Die Augen des alten Mannes glänzen. „Wir meinten, dass Gott sicher einen guten und frommen Menschen zu uns schicken wird. Und du bist nun schon so früh am Morgen in die Kirche gekommen! Wer seinen Tag im Gebet unter den Schutz Gottes stellt, der ist sicher ein guter Bischof für uns!“

Nikolaus war verwirrt: Sollte es wirklich Gottes Wille sein? Er wollte darüber nachdenken.
Er überlegte, ob er als Bischof den Menschen und Gott dienen kann.
Plötzlich merkt er, dass in der Kirche noch viele andere Menschen waren. Alle hofften, dass er ihr Bischof werden wird!
Die hoffnungsvollen Augen der Menschen und ihre Bitten blieben bei Nikolaus nicht ungehört.

Nikolaus spürte, dass er Gott und den Menschen als Bischof gut helfen kann und wurde kurze Zeit später zum Bischof von Myra geweiht.

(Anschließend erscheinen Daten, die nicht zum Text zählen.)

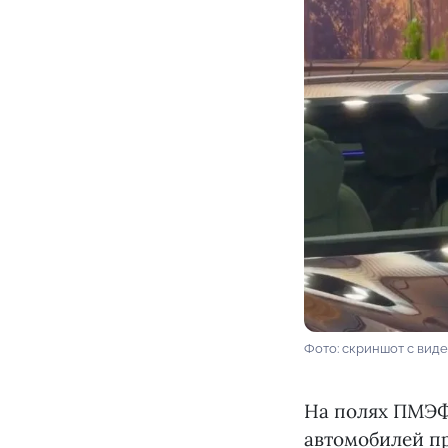
Фото: скриншот с вид
На полях ПМЭФ
автомобилей пр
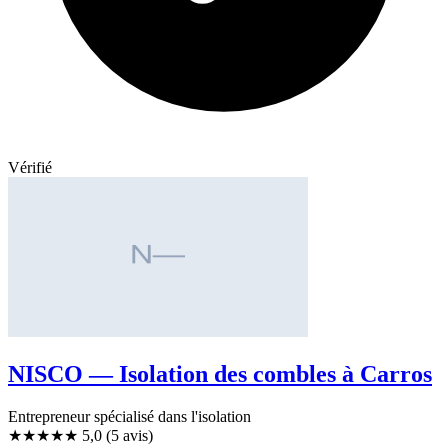
Vérifié
NISCO — Isolation des combles à Carros
Entrepreneur spécialisé dans l'isolation
★★★★★
5,0
(5 avis)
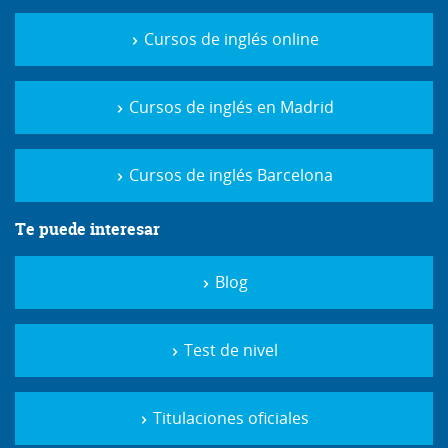
Cursos de inglés online
Cursos de inglés en Madrid
Cursos de inglés Barcelona
Te puede interesar
Blog
Test de nivel
Titulaciones oficiales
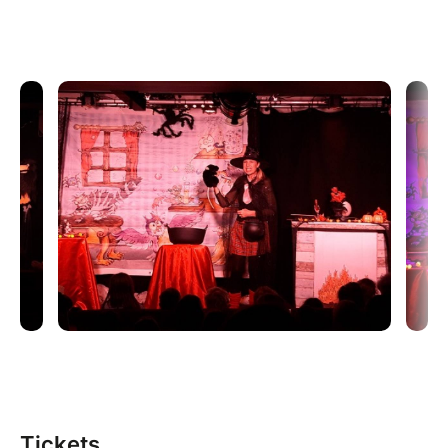
enfants, vont l'aider dans cette épreuve !
Quelques surprises vont l'attendre, notamment sa
rencontre avec Gaston la chauve-souris ou Marcel le
rat testeur des soupes à la sorcière...
Avec musique, chansons et marionnettes. Ce
spectacle est très interactif et demande la
participation des enfants.
Auteur et artiste : Caroline Dabusco
Durée : 55 minutes
Tickets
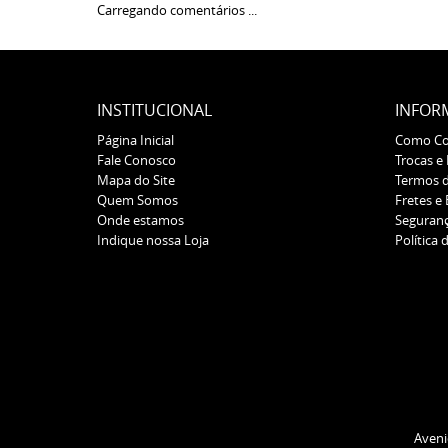
Carregando comentários ...
INSTITUCIONAL
INFOR
Página Inicial
Como C
Fale Conosco
Trocas e
Mapa do Site
Termos 
Quem Somos
Fretes e
Onde estamos
Seguran
Indique nossa Loja
Política 
Aveni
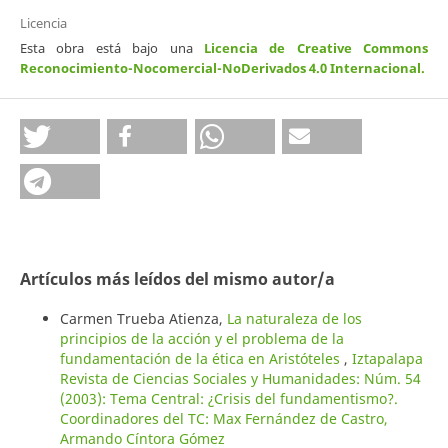
Licencia
Esta obra está bajo una
Licencia de Creative Commons
Reconocimiento-Nocomercial-NoDerivados 4.0 Internacional
.
Artículos más leídos del mismo autor/a
Carmen Trueba Atienza,
La naturaleza de los
principios de la acción y el problema de la
fundamentación de la ética en Aristóteles
,
Iztapalapa
Revista de Ciencias Sociales y Humanidades: Núm. 54
(2003): Tema Central: ¿Crisis del fundamentismo?.
Coordinadores del TC: Max Fernández de Castro,
Armando Cíntora Gómez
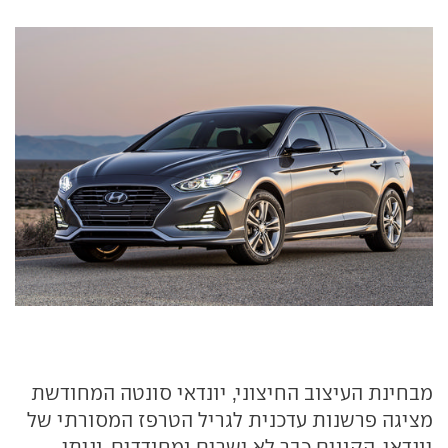
מבחינת העיצוב החיצוני, יונדאי סונטה המחודשת
מציגה פרשנות עדכנית לגריל הטרפז המסורתי של
יונדאי. הקווים כבר לא ישרים ומחודדים, וניתן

Wieder verging eine lange Zeit.
Die Menschen in Myra liebten ihren frohen und freundlichen Bischof.
Sie haben erfahren, dass sie mit ihren Sorgen und Nöten bei ihm ein offenes Ohr und Hilfe finden würden.

Plötzlich herrschte im Land große Hungersnot.
Die Hitze hat alles Korn verdorren lassen und die Menschen hatten großen Hunger.

Eines Tages fuhren mit Korn beladene Schiffe in den Hafen ein.
Die Menschen freuten sich und wollten den Schiffern das Korn abkaufen.
Doch die Schiffer verkauften nichts: „Unser Dienstherr wird uns bestrafen, wenn wir nicht alles Korn zum Zielhafen bringen“, sagten sie.

Da ging Bischof Nikolaus zum Hafen: „Gebt den Menschen von eurem Korn. Gott selber wird eure Schiffe wieder füllen. Euer Dienstherr wird zufrieden sein.“
Die Schiffer waren skeptisch.
Aber sie sahen die hungrigen Menschen und gaben ihnen schließlich doch von ihrem Korn ab.
Bischof Nikolaus teilte alles gerecht auf, so dass alle nicht nur satt wurden, sondern auch die Felder neu bestellt werden konnten.

Die Schiffe kamen tatsächlich vollbeladen im Zielhafen an!

Bis heute haben die Menschen nicht vergessen, wie viel Liebe Bischof Nikolaus verschenkt hat und wie gut er zu den Menschen war. Jedes Jahr am 6. Dezember feiern sie deshalb den Nikolaustag!